Выбрать главу

Мейерхольд остался жив. При Теляковском он был режиссером на Александрийской сцене. Здесь он ставил в придворной роскоши Людовика XIV мольеровского «Дон Жуана». То был период Мейерхольда во фраке и в белых перчатках. Но сей отравитель и угаситель искусства был в жизни находчивый хамелеон. В 1920 году он уже был ярый коммунист. Он состоял заведующим Театральным отделом при советском правительстве. Он объявил, что театр должен быть органом коммунистической пропаганды; на сцене — наковальня и молот, актер — рабочий. Он договорился до того, что только революционер может играть революционера! Где же искусство? А контрреволюционера, значит, может играть только контрреволюционер? Он дошел, наконец, до того, что сами же коммунисты его убрали. Нужна была вся бедность нашей жизни, нужен был тот изворот умов, в котором жил наш театральный мир, нужна была та гнилая безграмотность, в которой прозябает наша публика, чтобы такая фигура, как Мейерхольд, могла возникнуть и утвердиться в нашем театре. Сатанинской пляской прошелся он по русской сцене; и только одно утешительно: не может быть вредоносно то, что так не глубоко. Но грустно за ту пустыню, в которой такой голос принимается за нечто значащее…

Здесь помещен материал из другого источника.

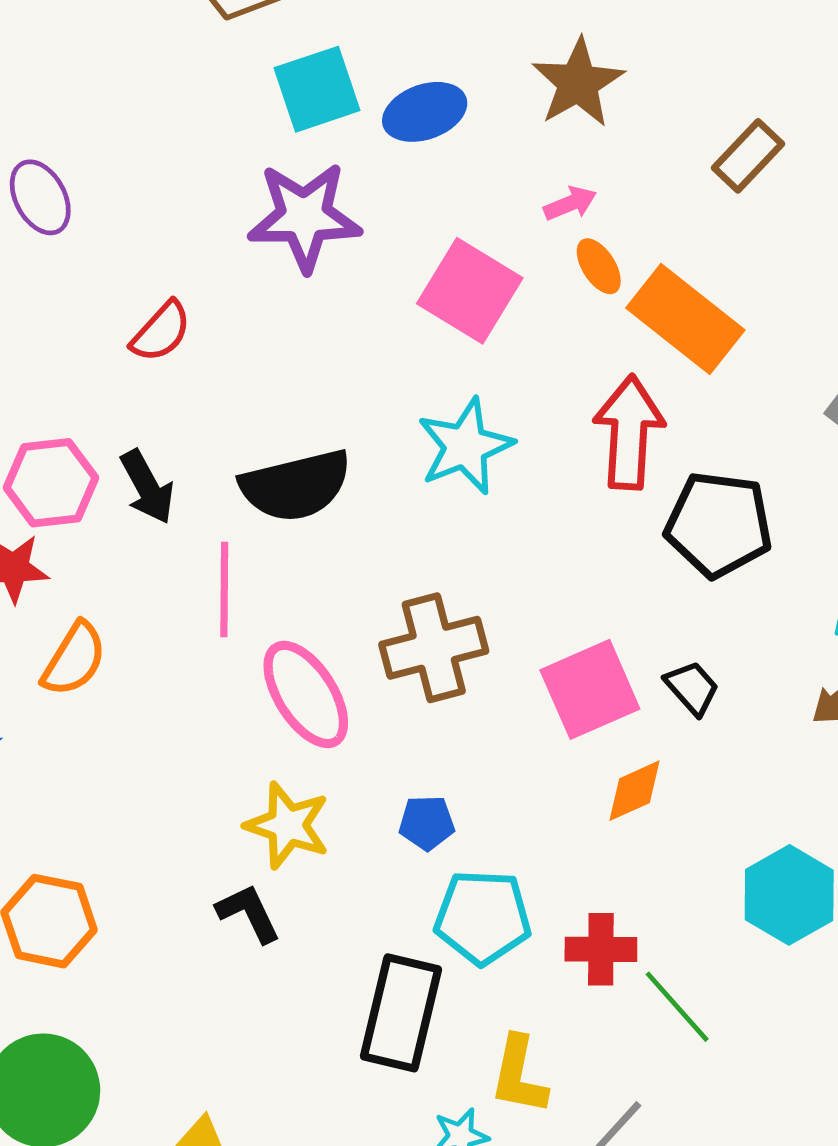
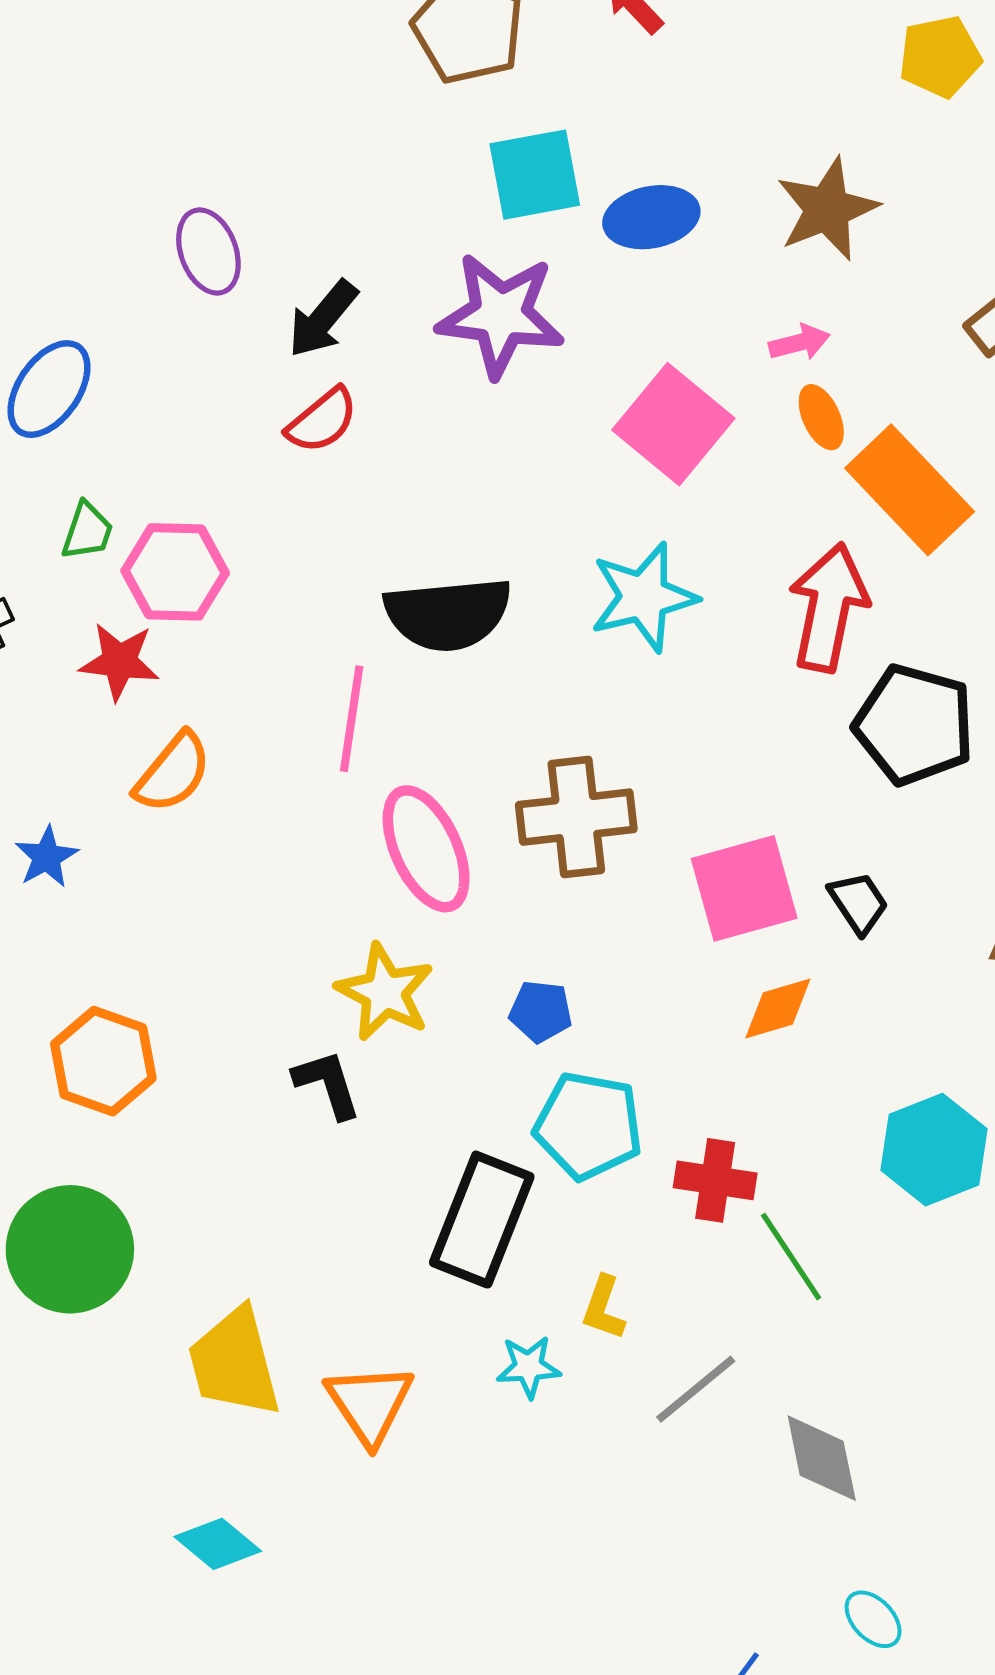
black arrow: (147, 487) -> (323, 319), moved, turned 60
yellow L-shape: (519, 1075) -> (603, 1308), size x0.7

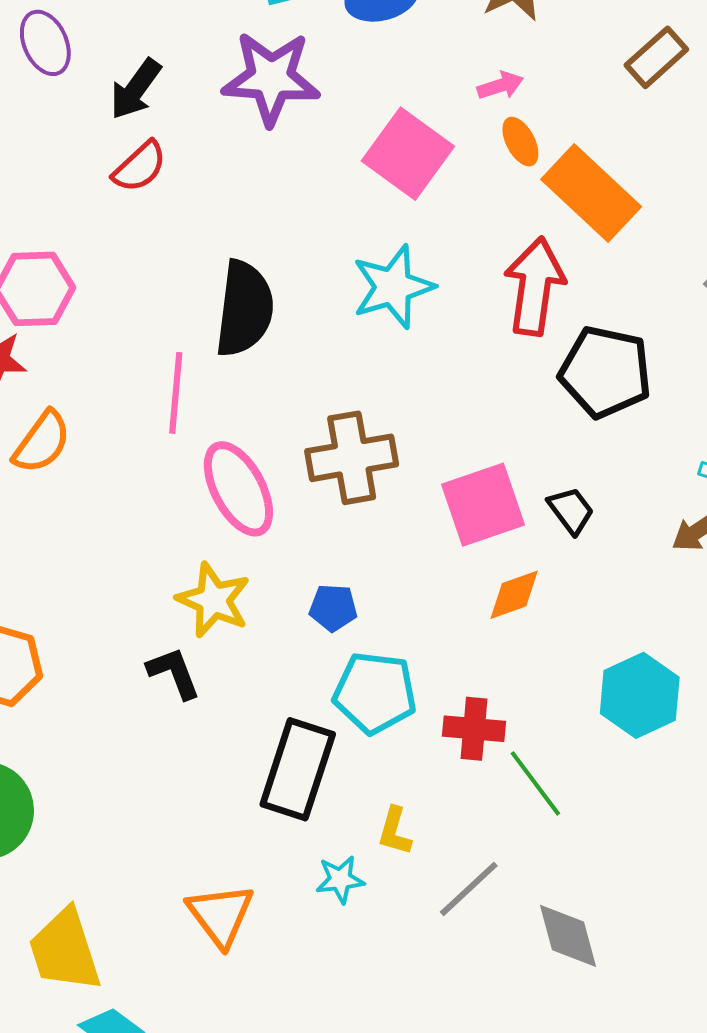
black semicircle: (448, 614) -> (244, 309), turned -74
yellow trapezoid: (234, 1362) -> (65, 950), moved

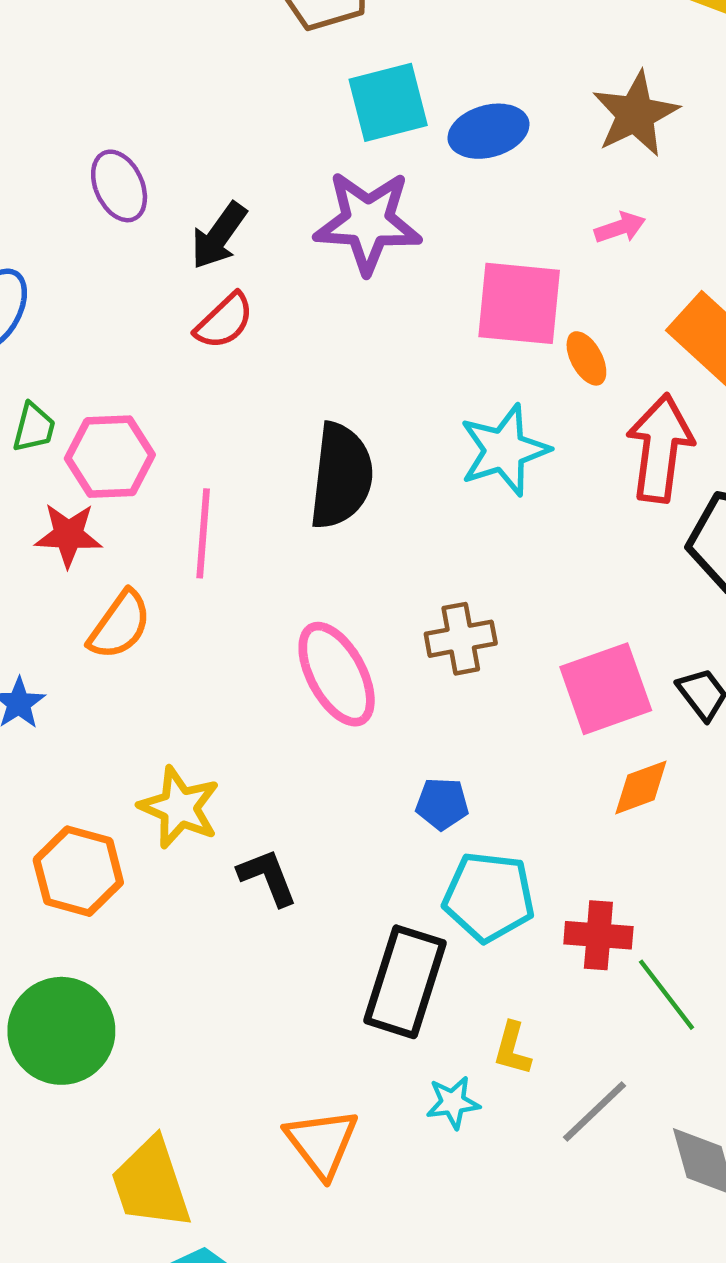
orange ellipse: (520, 142) -> (586, 358), moved
pink square: (408, 154) -> (519, 303), turned -30
pink line: (176, 393) -> (203, 533), moved
brown cross: (352, 458) -> (461, 639), size x0.7
yellow star: (213, 600) -> (179, 807), moved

Прежде чем проститься с Александрийским театром, двух наших милых старушек еще должен упомянуть — Стрельскую и Левкееву; первая была восхитительна в ролях благодушных, вторая — в сварливых; первая была мамаша, бабушка, тетушка; вторая была кухарка, сваха, теща. Но обе были сама жизнь. Они были — с меньшим блеском, с меньшей красочностью — в Петербурге такою же парой, какою в Москве были Садовская и Акимова. Я еще застал Акимову, с ее голосом как иерихонская труба, грузную, обширную, вносящую с собой ураган смеха всякий раз, как выходила на сцену. А Садовскую, Ольгу Осиповну, мы все хорошо помним — сухопарую, язвительную, восхитительно гибкую в злых интонациях.

Да, я застал еще остатки старого Малого театра; {67} по ним мы можем себе составить понятие о том, что это было. Это были не только другие актеры, это были другие люди, с другим отношением к жизни и к искусству, с другим отношением к работе…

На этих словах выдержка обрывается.